裴家夫郎(190)

2026-04-26

  没多久,裕儿打了个哈欠,还用手揉眼睛。

  长夏低头一看,笑着问道:“想睡觉?”

  裕儿哼唧了两声,就被横抱着轻轻拍打。

  他乖乖躺倒,揉眼睛的小手被长夏制止住,也就不揉了,闭上眼睛,一手抓着阿爹的手指,就乖乖睡了。

  裴曜削木头的动静本就不大,眼下又轻了一些。

  孩子睡着了,长夏起身,把孩子放在炕上,脱下小鞋子和外裤外裳,好让孩子睡得更舒坦点。

  刚给孩子盖好,打着伞的周婆子走到了门外。

  她朝屋里望一眼,见孩子睡在炕上,压低了声音问道:“夏哥儿,晌午要吃什么饭?”

  长夏想了下,说:“天冷,吃汤面吧。”

  “行。”周婆子应一声,往灶房走的脚步又顿住,再次问道:“菜呢?我看丝瓜和吊瓜都有,茄子只剩两根了,还是吃这些?”

  “嗯,先吃完,不然放久了就不新鲜了。
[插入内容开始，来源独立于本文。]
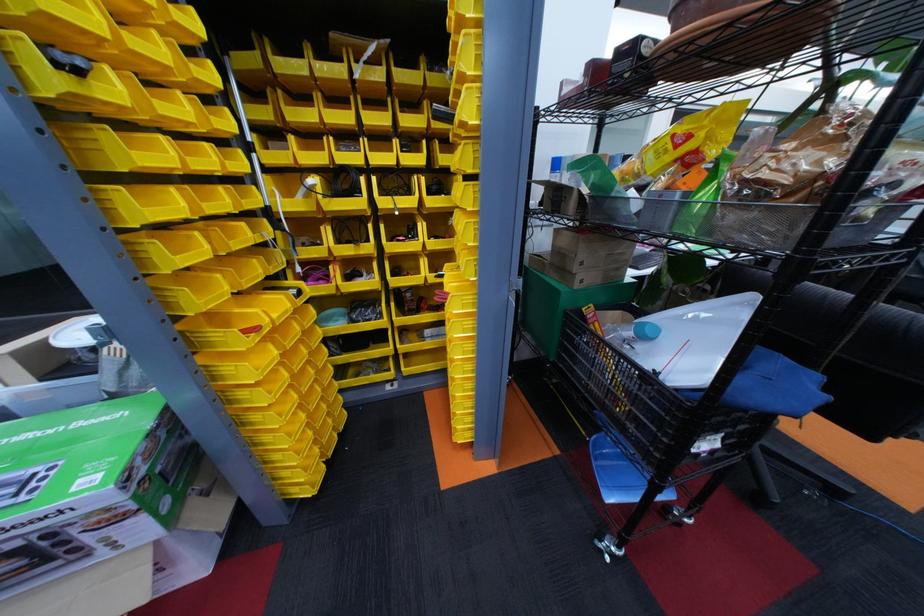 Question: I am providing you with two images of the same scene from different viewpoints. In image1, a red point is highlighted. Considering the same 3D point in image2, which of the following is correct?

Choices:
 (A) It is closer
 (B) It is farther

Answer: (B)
”长夏说着,转头看一眼裴曜,又说:“婶子,再炒几个鸡蛋。”

  裴曜爱吃肉,这两天没买肉,又下了雨,出门不方便,吃个炒蛋也行。

  “好。”周婆子撑着伞,就往灶房和面去了。

  周婆子是孟叔礼前几天托人寻来的,有做饭的手艺,这几天长夏吃她做的饭,觉得味道很不错。

  那天孟师父出门没和他俩商议,再回来,就带了个干活的婶子进门,别说他,裴曜也愣住。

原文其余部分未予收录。